Bowers was gay, but his poetry does not call direct attention to the fact. Many of his poems are about love and often seem concerned with individuals from his life; but without knowledge of his sexual preference, readers would be as likely to identify these figures as women as men. Moreover, the concise, carefully worded lines of his poetry tend to conceal references to sexuality. Reading more deeply, one notes how Bowers avoids referring to gender. Some poems reflect more openly on issues of sexuality, such as the late poem “John,” with its references to New Orleans, Louisiana, bathhouses, and a friend’s death from (presumably) AIDS. Bowers’s poetry does not hide his sexuality, but it is, as in all things, circumspect.
Style and Form
The complexity of Bowers’s poems lies in their stylistic concision.
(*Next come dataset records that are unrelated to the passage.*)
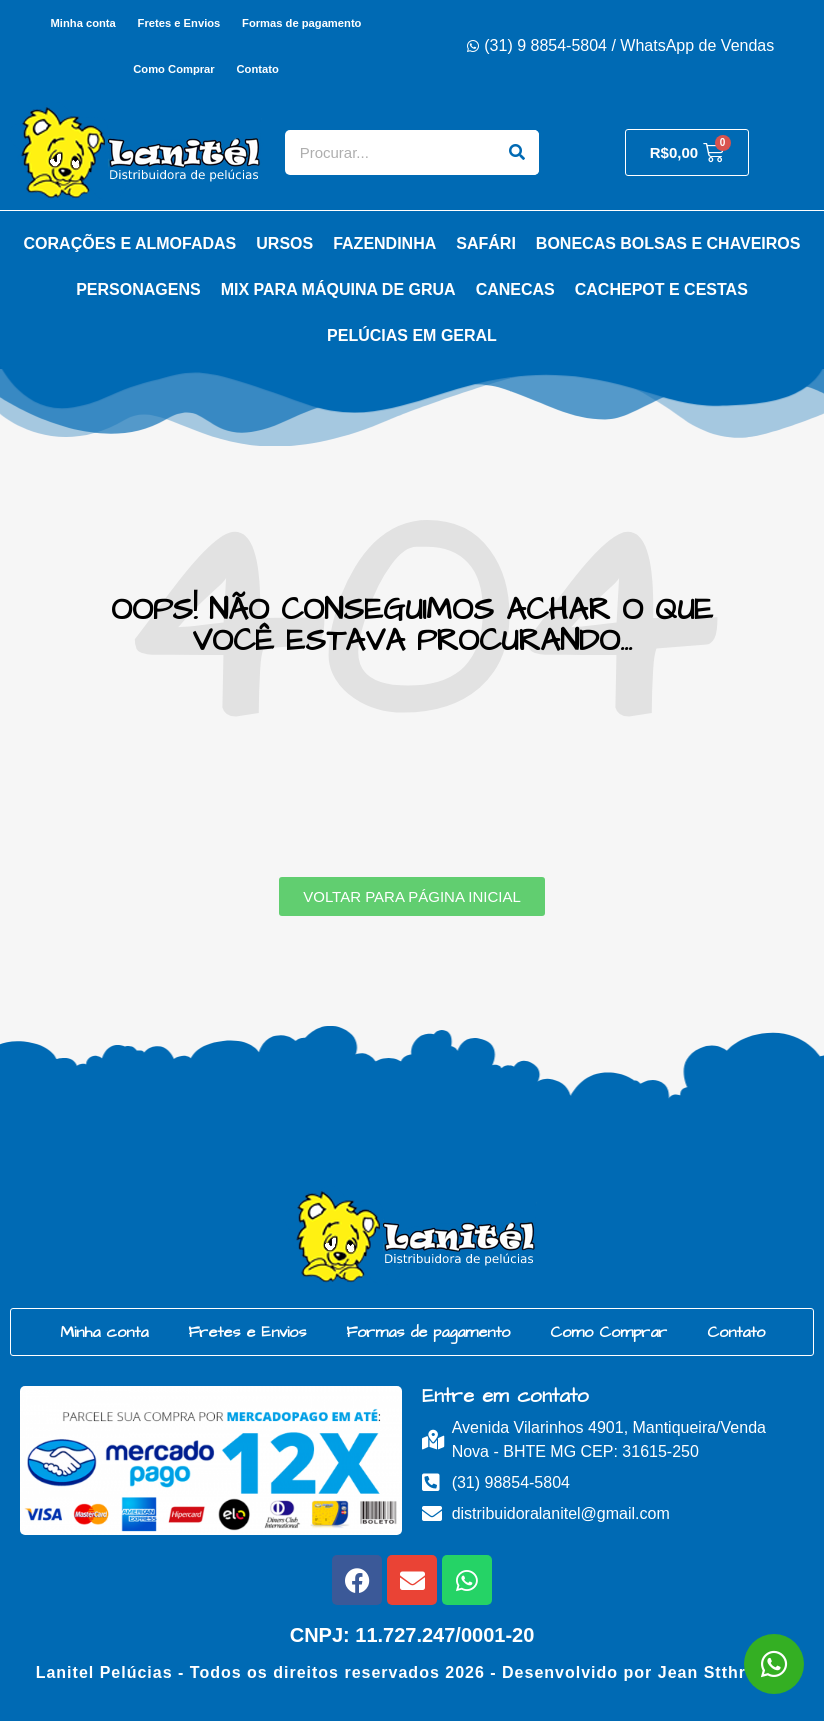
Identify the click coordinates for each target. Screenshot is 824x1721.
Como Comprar (173, 69)
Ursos (284, 243)
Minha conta (82, 23)
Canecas (515, 289)
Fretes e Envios (179, 23)
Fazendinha (384, 243)
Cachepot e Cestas (661, 289)
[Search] (516, 152)
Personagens (138, 289)
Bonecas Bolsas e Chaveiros (668, 243)
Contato (258, 69)
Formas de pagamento (301, 23)
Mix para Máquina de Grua (338, 289)
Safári (486, 243)
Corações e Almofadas (130, 243)
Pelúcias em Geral (412, 335)
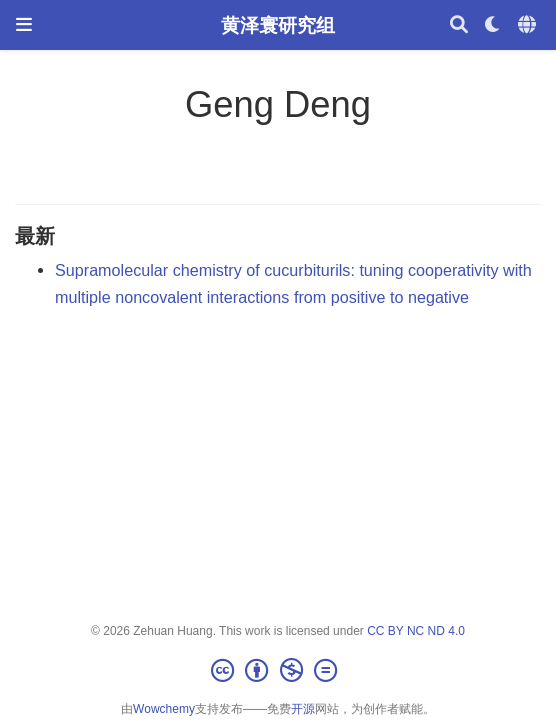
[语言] (529, 25)
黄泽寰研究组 (278, 25)
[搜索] (459, 25)
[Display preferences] (493, 25)
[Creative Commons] (278, 671)
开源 (303, 709)
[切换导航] (24, 24)
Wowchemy (164, 709)
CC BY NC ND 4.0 (416, 631)
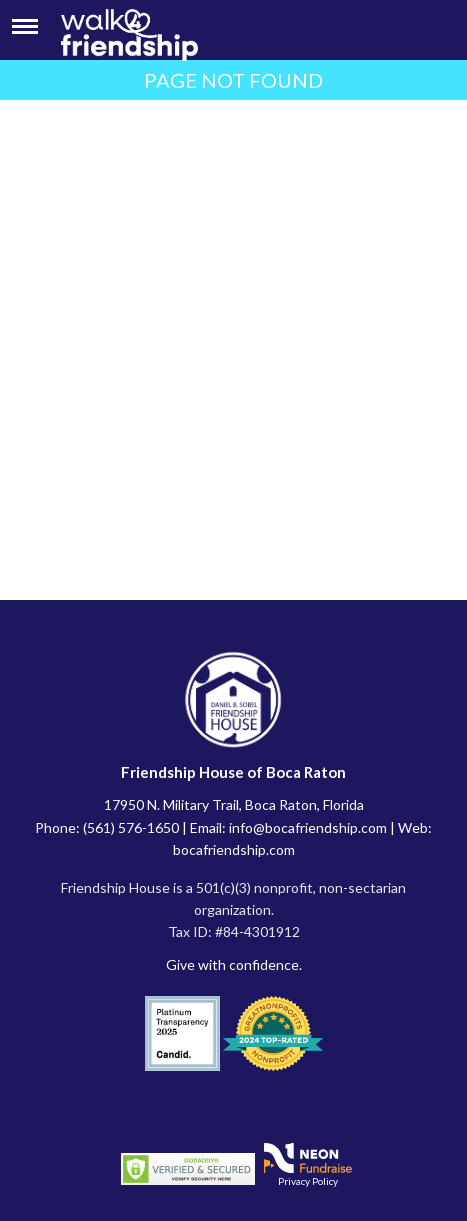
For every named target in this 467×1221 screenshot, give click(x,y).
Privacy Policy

When his language grows abstract, his poems increase in difficulty. His occasional tendency to allude to people and events from his own experience without identifying them creates in the reader a sense of detachment, as if, rather than opening himself up, he is holding the reader at a distance, allowing the reader to observe his meditations and thoughts without really sharing them. Most of his poems are relatively short. In his first volume, The Form of Loss, he wrote as a strict formalist, using rhymed lines divided into orderly four- and five-line stanzas. In later volumes he writes in a more open-ended blank-verse style, and he varies the lengths of his poems as well. The emotional tone of his poems grows increasingly less formal, even relaxed, though never lacking in an inward intensity. In his best poems, whether brief lyrics such as “The Astronomers of Mont Blanc,” longer narrative meditations such as “Elegy: Walking the Line,” or lyric sequences such as “Autumn Shade,” he is an unappreciated master of formalist poetry in its most eloquent mode.